The first school day today is still very much like it’s always been: students attending with new uniforms, shoes, books, bags and back-packs, anxious to make new friends, hoping for a ‘good teacher’ and looking forward to another year in class – and in many cases too, looking forward to one year less of having to study the same ‘boring’ subjects and doing the same things over-and-over-again, every school day…

Today’s teachers and principals everywhere have a challenge of leading the way in transforming the education system — by working with Education Ministries to make schooling more attractive and education more desirable than having to undertake as routine.

Guyana has the GOAL and the Cyril Potter College of Education is now online many cases, but in too many cases across the region, while the advent of Science and Technology and Information Technology (IT) revolutions have made learning easier, that’s only for those who can and are ready to engage with the new devices and the changing apps.

Teachers and parents tend to differ, by generation mainly, in their interpretation of and relation to the changes involving introduction of IT to schooling; and students are able to keep-up with all the changes better than teachers and parents, but the evolution into their thinking, teaching and learning is not equally measured.

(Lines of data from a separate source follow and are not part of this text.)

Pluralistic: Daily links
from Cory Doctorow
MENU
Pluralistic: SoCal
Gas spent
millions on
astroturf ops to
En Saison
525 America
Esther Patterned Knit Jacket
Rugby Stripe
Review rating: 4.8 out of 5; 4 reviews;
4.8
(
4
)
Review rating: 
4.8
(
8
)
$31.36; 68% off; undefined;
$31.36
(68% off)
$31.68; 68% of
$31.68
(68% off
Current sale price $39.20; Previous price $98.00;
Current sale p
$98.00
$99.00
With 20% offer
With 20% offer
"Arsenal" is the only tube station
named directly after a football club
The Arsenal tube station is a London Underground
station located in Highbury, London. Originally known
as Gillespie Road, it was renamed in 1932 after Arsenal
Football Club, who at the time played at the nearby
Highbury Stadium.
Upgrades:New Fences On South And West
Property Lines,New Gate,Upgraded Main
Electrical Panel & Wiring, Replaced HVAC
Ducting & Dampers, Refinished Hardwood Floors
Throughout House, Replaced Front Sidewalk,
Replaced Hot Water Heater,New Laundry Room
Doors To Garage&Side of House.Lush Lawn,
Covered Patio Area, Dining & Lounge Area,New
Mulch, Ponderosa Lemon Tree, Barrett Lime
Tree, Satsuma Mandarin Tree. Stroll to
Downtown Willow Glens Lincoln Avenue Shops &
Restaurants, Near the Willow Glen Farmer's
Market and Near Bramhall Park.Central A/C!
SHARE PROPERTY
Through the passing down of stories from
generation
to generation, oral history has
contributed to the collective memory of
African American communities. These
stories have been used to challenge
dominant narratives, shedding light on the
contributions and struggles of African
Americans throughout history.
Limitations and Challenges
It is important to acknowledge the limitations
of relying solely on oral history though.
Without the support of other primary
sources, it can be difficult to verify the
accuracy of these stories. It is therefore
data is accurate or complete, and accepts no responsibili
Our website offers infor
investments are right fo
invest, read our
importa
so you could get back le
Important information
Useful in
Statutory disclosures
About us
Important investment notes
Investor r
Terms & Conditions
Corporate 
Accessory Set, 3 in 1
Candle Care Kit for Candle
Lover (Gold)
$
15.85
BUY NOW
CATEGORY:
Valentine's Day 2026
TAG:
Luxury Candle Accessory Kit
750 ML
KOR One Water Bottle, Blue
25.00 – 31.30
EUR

And that’s why I have a problem with the return of the age-old ‘hair’ issue, which is, again, exclusive to private and religious schools that make and enforce their own schools, outside of the public education system, refusing to accept students with Rastafari hairstyles – as if they threaten students’ and teachers’ health.

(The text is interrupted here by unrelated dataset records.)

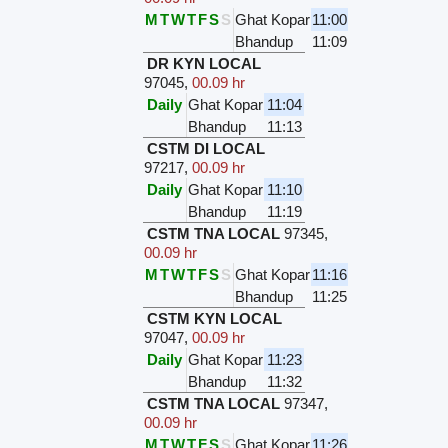
M
T
W
T
F
S
S
Ghat Kopar
11:00
Bhandup
11:09
DR KYN LOCAL
97045
,
00.09 hr
Daily
Ghat Kopar
11:04
Bhandup
11:13
CSTM DI LOCAL
97217
,
00.09 hr
Daily
Ghat Kopar
11:10
Bhandup
11:19
CSTM TNA LOCAL
97345
,
00.09 hr
M
T
W
T
F
S
S
Ghat Kopar
11:16
Bhandup
11:25
CSTM KYN LOCAL
97047
,
00.09 hr
Daily
Ghat Kopar
11:23
Bhandup
11:32
CSTM TNA LOCAL
97347
,
00.09 hr
M
T
W
T
F
S
S
Ghat Kopar
11:26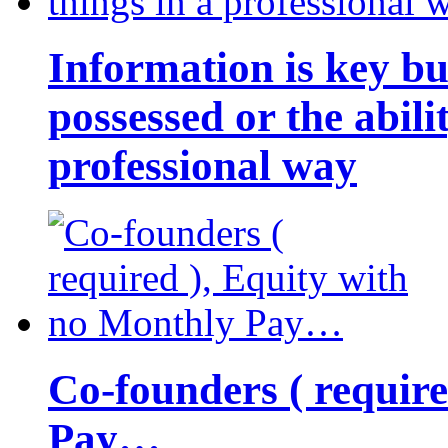
Information is key bu
possessed or the abili
professional way
Co-founders ( requir
Pay…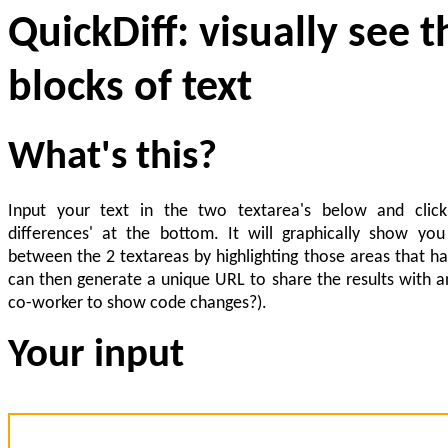
QuickDiff: visually see 
blocks of text
What's this?
Input your text in the two textarea's below and clic
differences' at the bottom. It will graphically show you
between the 2 textareas by highlighting those areas that h
can then generate a unique URL to share the results with a
co-worker to show code changes?).
Your input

The return of the hair issue in Antigua & Barbuda and Saint Lucia – mainly affecting children of African descent — exposes the continued existence of outdated laws in the education system alongside curricula that haven’t gone far, 60 years into independence, to root Caribbean teachers and students in true Caribbean history.

At a time when History is an endangered subject in the Caribbean school system from tertiary to university levels, it’s necessary for teachers to take a forward step and continue leading the way in the transformation of education by not leaving the resolution of this hair issue to the schools and education officials only, but to discuss locally and exchange regionally, preferably through the Caribbean Union of Teachers.

Just a thought for consideration on International Teachers Day – and beyond.